Vigil for dead teens meant to raise awareness


| tcullen@queenscourier.com |

THE COURIER/Photo by Terence M. Cullen
THE COURIER/Photo by Terence M. Cullen

Phil Rizzuto Park on Atlantic Avenue was filled with Richmond Hill residents to show support for four teens who died in a tragic car crash.

Their message was responsibility and awareness.

Less than two weeks after four area teens perished in a tragic car crash on the Southern State Parkway, hundreds turned out to a candle light vigil at Phil Rizzuto Park in Richmond Hill.

Family members, friends and neighborhood residents gathered to remember Christopher Khan, Neal Rajapa, Darian Ramnarine and Peter Kanhai. Many wore shirts or sweatshirts with their pictures in order to keep their memory alive. The driver, Joseph Beer, survived the crash.

Relatives of each of the young men lit a single candle sitting on a chair representing empty places in four homes because of the accident. Following the lighting, religious leaders prayed for the community and the victims.

THE COURIER/Photo by Terence M. Cullen

The idea of the night was to ensure there was better communication between parents and children, said Dr. Dhanpaul Narine, one of the vigil’s five organizers. If there was a better dialogue in the community, Narine said, tragedies like this could be prevented. He said this expanded beyond the home, into schools and at places of worship.

“We should communicate; communication is an important aspect of any relationship,” he said. “It takes a whole village; the whole village is right here. The entire village is not operating as it should be, and that is what we hope to achieve here this evening.”
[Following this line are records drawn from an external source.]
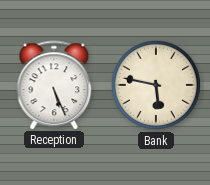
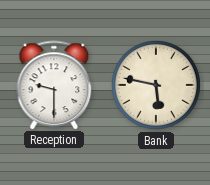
Reception: 5:26 -> 9:30
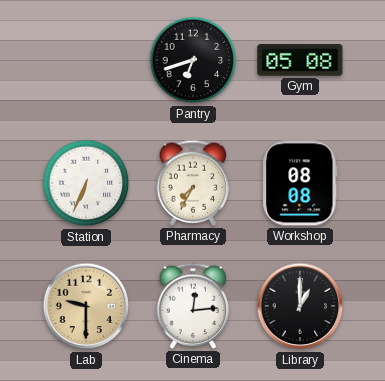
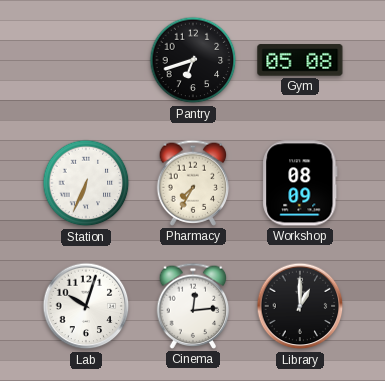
Workshop: 08:08 -> 08:09
Lab: 9:30 -> 10:03
Lab dial: champagne -> white
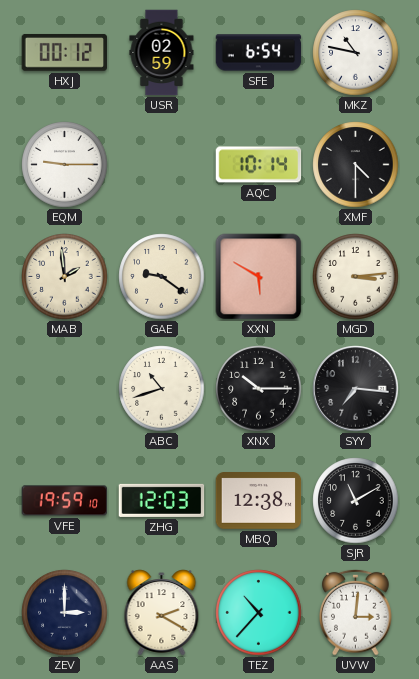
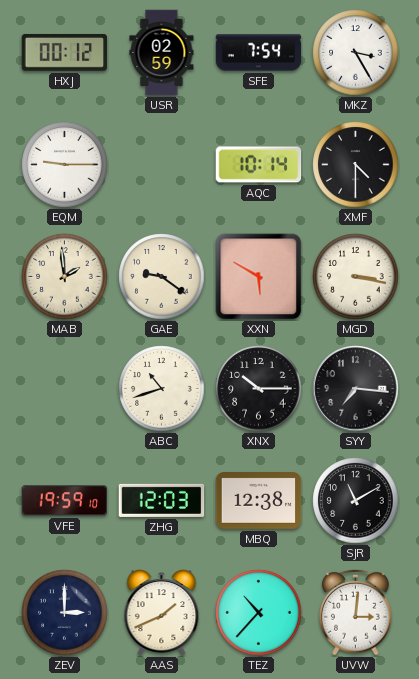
SFE: 6:54 -> 7:54
MKZ: 10:47 -> 3:25
MGD: 3:14 -> 3:17
AAS: 2:20 -> 1:41
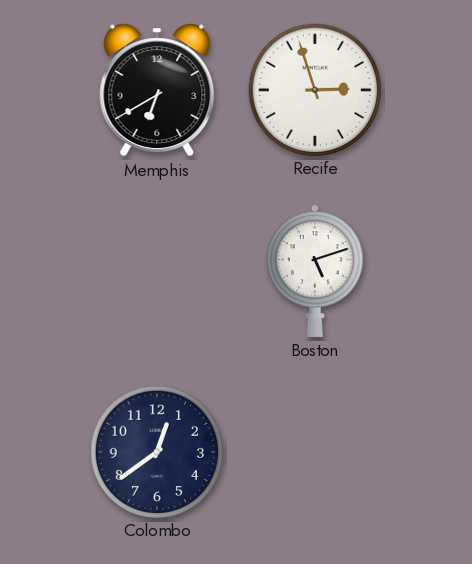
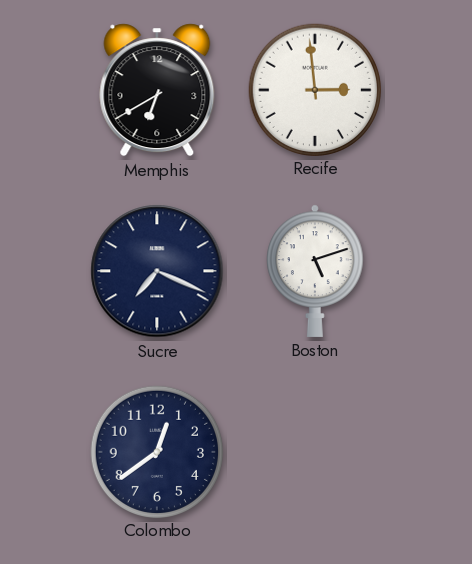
Recife: 2:57 -> 2:59
Sucre: none -> 7:19
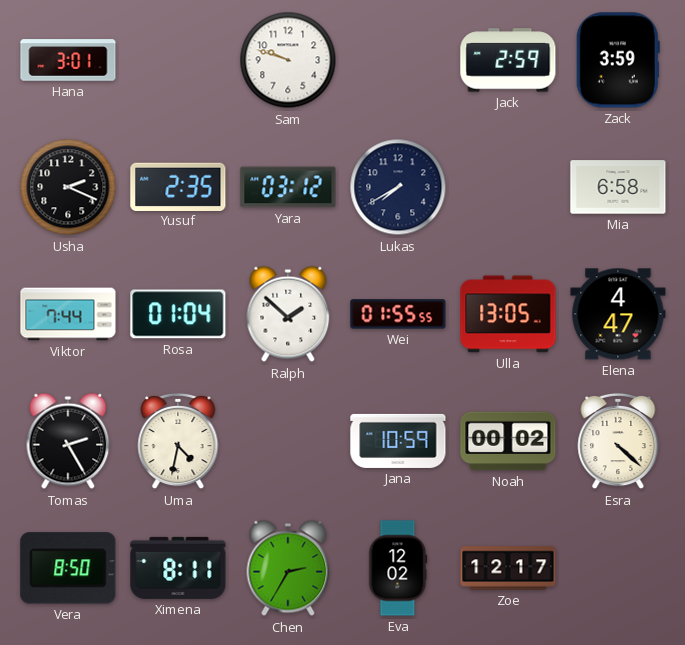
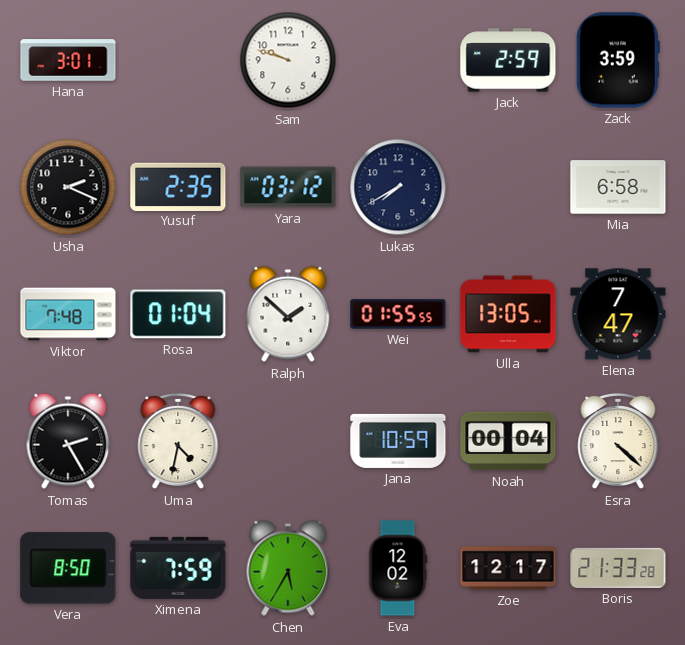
Viktor: 7:44 -> 7:48
Elena: 4:47 -> 7:47
Noah: 00:02 -> 00:04
Ximena: 8:11 -> 7:59
Chen: 2:35 -> 5:35
Boris: none -> 21:33
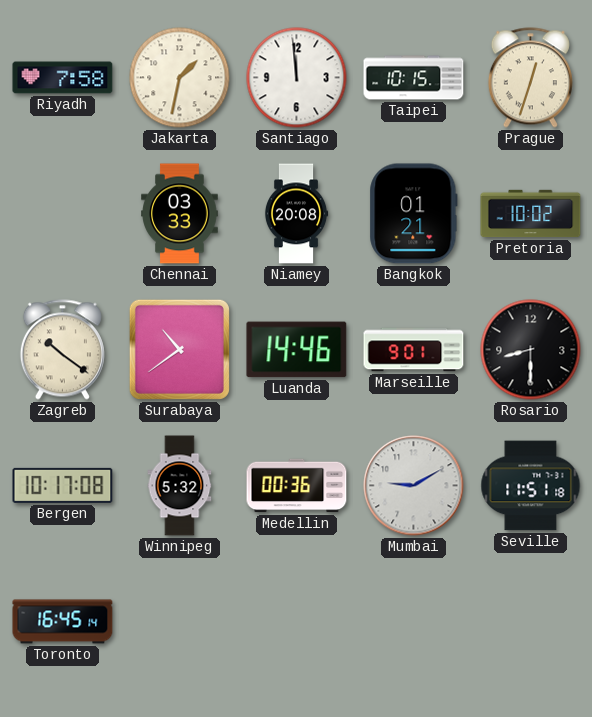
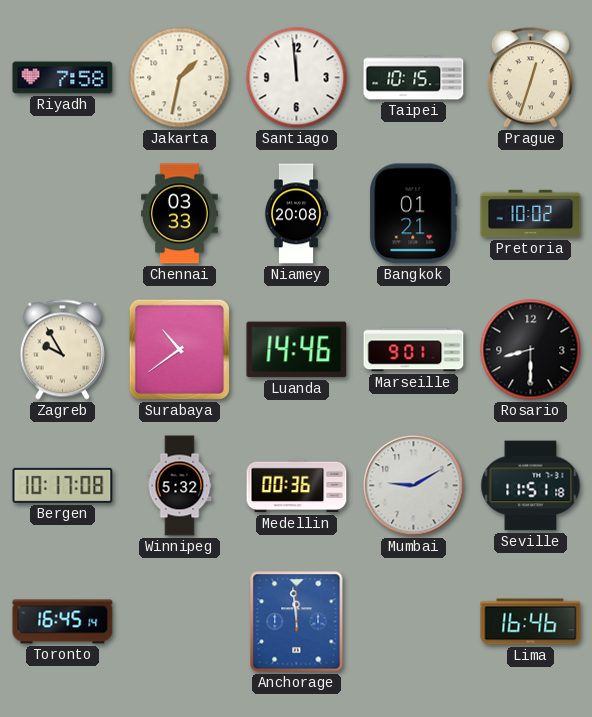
Zagreb: 10:21 -> 9:55
Anchorage: none -> 11:59
Lima: none -> 16:46
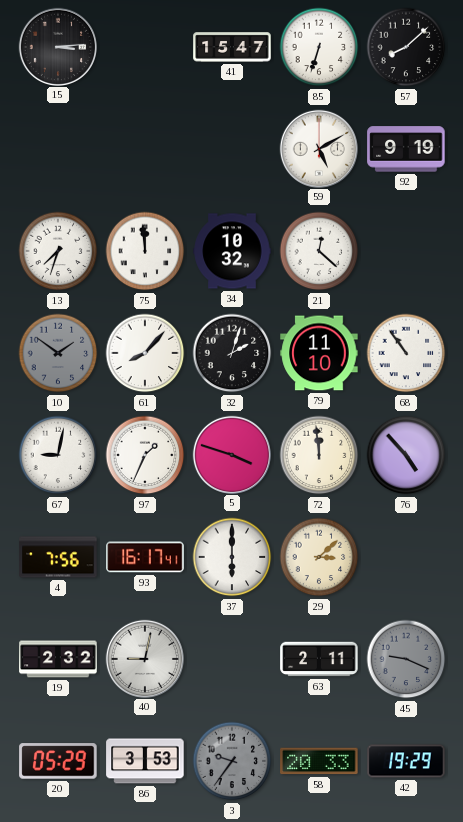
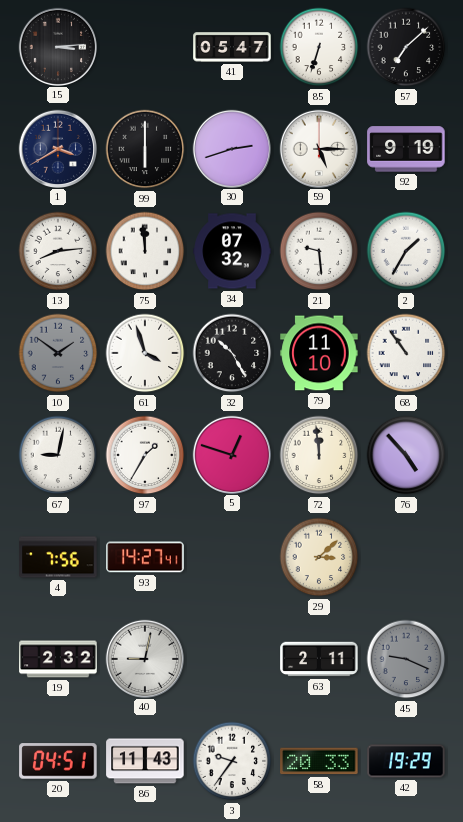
41: 15:47 -> 05:47
57: 8:08 -> 7:08
1: none -> 3:40
99: none -> 6:00
30: none -> 2:42
59: 5:10 -> 5:15
13: 7:33 -> 8:14
34: 10:32 -> 07:32
21: 12:22 -> 9:29
2: none -> 1:35
61: 8:07 -> 3:57
32: 2:03 -> 10:25
97: 1:34 -> 1:35
5: 3:48 -> 12:48
93: 16:17 -> 14:27
37: 6:00 -> none
20: 05:29 -> 04:51
86: 3:53 -> 11:43
3 dial: grey -> white
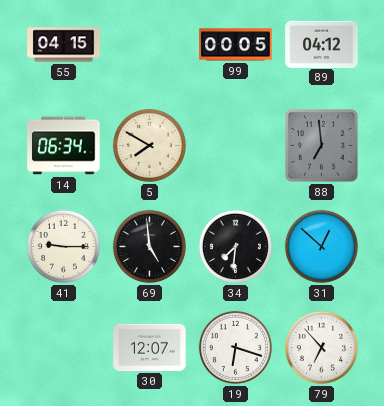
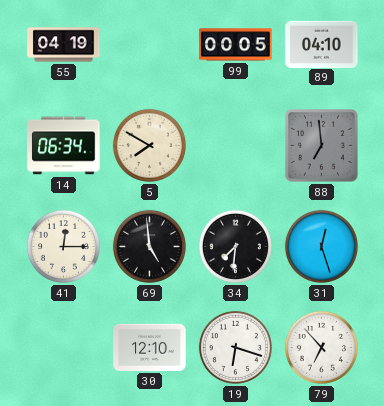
55: 04:15 -> 04:19
89: 04:12 -> 04:10
41: 9:15 -> 12:15
31: 12:52 -> 12:27
30: 12:07 -> 12:10
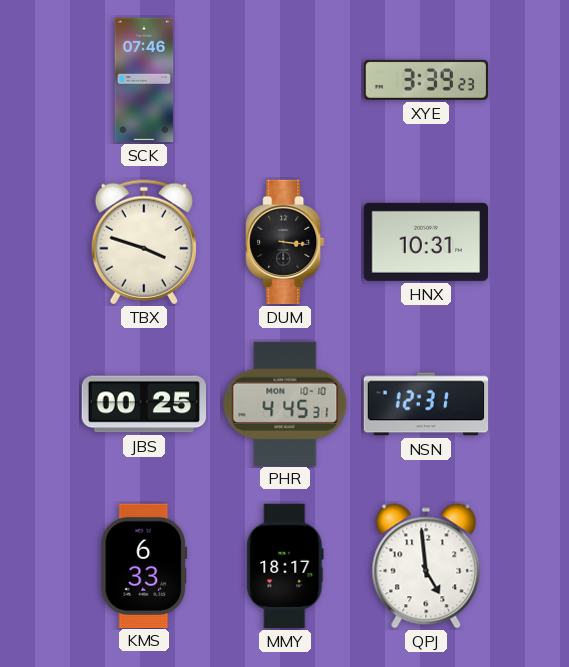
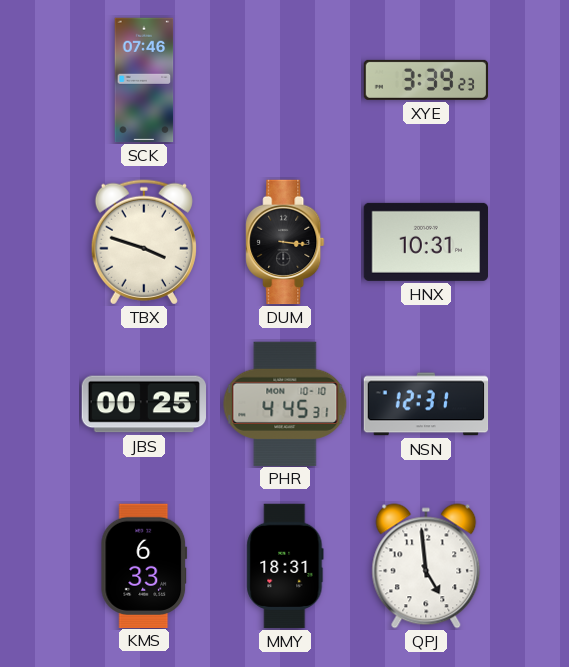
MMY: 18:17 -> 18:31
If this idea of responsibility when driving, and keeping in touch with parents, could reach one teen, then it could spread from there, Narine and others hope.

The idea of responsibility resonated with some of the parents who joined the crowds in the park.

John Maharana’s son had been friends with the deceased and he was there to show support for the community and his son. His son, Maharana said, was still trying to grasp the untimely deaths.

What he hoped the youth of the community got from the night was a new perspective on responsibility and care.

“As a parent, I would imagine what those parents are going through right now, having to lose their young kids,” he said. “I would hate to be in their [shoes] right now. But I just hope these other kids look at this and learn. Let them take this as a good lesson now: these kids have died in vain for them to use as a good example to make themselves better, be more responsible. Mommy and dad are not going to be with you 24/7 told hold your hand to guide you.”